If you have an interest in electric vehicles (EVs), you may be trying to keep up with the barrage of SPAC deals that dominated the headlines in 2020. If you think some flew under your radar, it's understandable. According to the website SPAC Insider, there were 248 companies that went public via the SPAC route in 2020, a 320% increase over the 59 deals in 2019 -- and another 85 so far in 2021.
So let's pump the brakes and take a closer look at Canoo (NASDAQ:GOEV), an EV company that debuted on the public market in late 2020 and has been off to the races this year, climbing 12% while the S&P 500 has inched only 0.8% higher.
1. Industry veterans are behind the wheel in the C-suite
Completing its merger with Hennessy Capital last month, Canoo may be new on the scene as a publicly traded company, but members of its leadership team are veterans in the automotive industry. For example, before a short stint in 2017 as chief technology officer at EV carmaker Faraday Future, Canoo's co-founder and CEO Ulrich Kranz logged over 30 years of management experience at BMW, where he worked to reimagine the MINI brand and develop the company's first SUV. Along with another Canoo co-founder, Richard Kim, Kranz led BMW's "Project i," the company's EV division.
Elsewhere in the C-suite are executives who gained EV experience at Tesla, such as Sohel Merchant, who is in charge of vehicle architecture, Christoph Kuttner, who is in charge of vehicle trim, and Alexi Charbonneau, who is in charge of skateboard (more on that later) and body.
2. How 'bout them apples?
Several weeks ago, rumors began to reemerge that Apple is keen on developing its own EV. While little news has come out since the then, Apple was reportedly in talks with Canoo in the first half of 2020. Citing people familiar with the matter, TheVerge.com reported that Apple and Canoo "discussed options ranging from investment to an acquisition ... " According to the technology-focused website, Apple was especially interested in Canoo's EV platform known as the "skateboard." Canoo states that the "skateboard design effectively enables multiple EV configurations and provides for high degree of design optionality across commercial and consumer applications." Moreover, Canoo recognizes that licensing the skateboard to original equipment manufacturers, among other businesses, "remains a viable, high-margin revenue source lending upside to the current financial model."

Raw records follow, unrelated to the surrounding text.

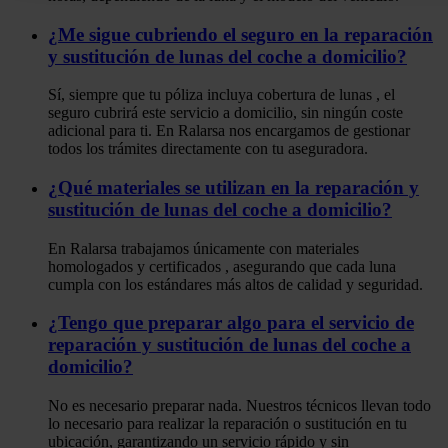
¿Me sigue cubriendo el seguro en la reparación
y sustitución de lunas del coche a domicilio?
Sí, siempre que tu póliza incluya
cobertura de
lunas
,
el
seguro cubrirá este servicio a domicilio, sin ningún coste
adicional para ti. En
Ralarsa
nos encargamos de gestionar
todos los trámites directamente con tu aseguradora.
¿Qué materiales se utilizan en la reparación y
sustitución de lunas del coche a domicilio?
En
Ralarsa
trabajamos únicamente con
materiales
homologados y
certificados
,
asegurando que cada luna
cumpla con los estándares más altos de calidad y seguridad.
¿Tengo que preparar algo para el servicio de
reparación y sustitución de lunas del coche a
domicilio?
No es necesario preparar nada. Nuestros técnicos llevan todo
lo necesario para realizar la reparación o sustitución en tu
ubicación, garantizando un servicio rápido y sin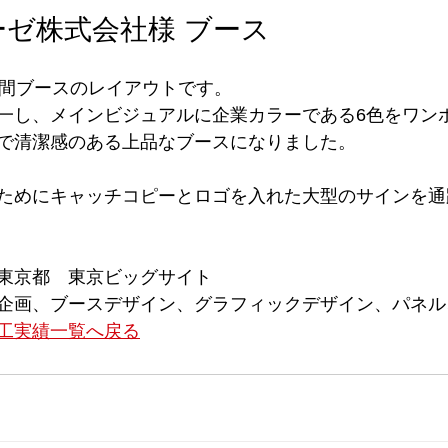
ゼ株式会社様 ブース
小間ブースのレイアウトです。
一し、メインビジュアルに企業カラーである6色をワン
で清潔感のある上品なブースになりました。
ためにキャッチコピーとロゴを入れた大型のサインを通
東京都　東京ビッグサイト
企画、ブースデザイン、グラフィックデザイン、パネル
工実績一覧へ戻る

3. Turning down a new road
Although its vehicles are not on the road just yet, Canoo plans on taking a unique approach when they're ready: a subscription model. Canoo stated in its S-1 filing that in plans to offer customers of its lifestyle and sport vehicles a "no-commitment" subscription model, where with one "monthly payment, customers will enjoy the benefits of an all-inclusive experience that, in addition to their own Canoo vehicle, also includes standard maintenance, warranty, registration and access to both insurance and vehicle charging."
Canoo is targeting Q2 2022 for the launch of its lifestyle vehicle, which has a seven-passenger seating capacity and a range of over 250 miles. Customers will have to wait a little longer to hop in the driver's seat of the company's sport vehicle. Estimated to hit the road in 2025, the sport vehicle has a range of over 300 miles and twice the interior space of the Tesla Model 3.
4. What's forecast in the crystal ball
Still in the nascent stages of its development and without any vehicles on the road, Canoo isn't generating revenue. But that's not stopping management from estimating the company's revenue in the near future. According to a recent investor presentation, Canoo estimates it will book $329 million on the top line in 2022 and increase it at an ambitious 88% compound annual growth rate (CAGR) through 2026, when it will generate sales of $4.13 billion in 2026.
In terms of profitability, Canoo expects to report negative EBITDA from 2021 through 2023. In 2024, though, the company forecasts positive EBITDA of $188 million, growing at a 127% CAGR to $964 million in 2026.
Is Canoo right for you?
Although Tesla seems to have taken the pole position among EV makers, there are bound to be other winners. Since Canoo's vehicles are still in development, it's hard to tell if the company will be a success story or simply run out of gas. Nonetheless, I find Canoo's interest in offering a subscription model to consumers particularly interesting, and it's one of the things I'll be following closely with the company. It's possible, after all, that this unconventional approach can help Canoo become a compelling growth opportunity for investors.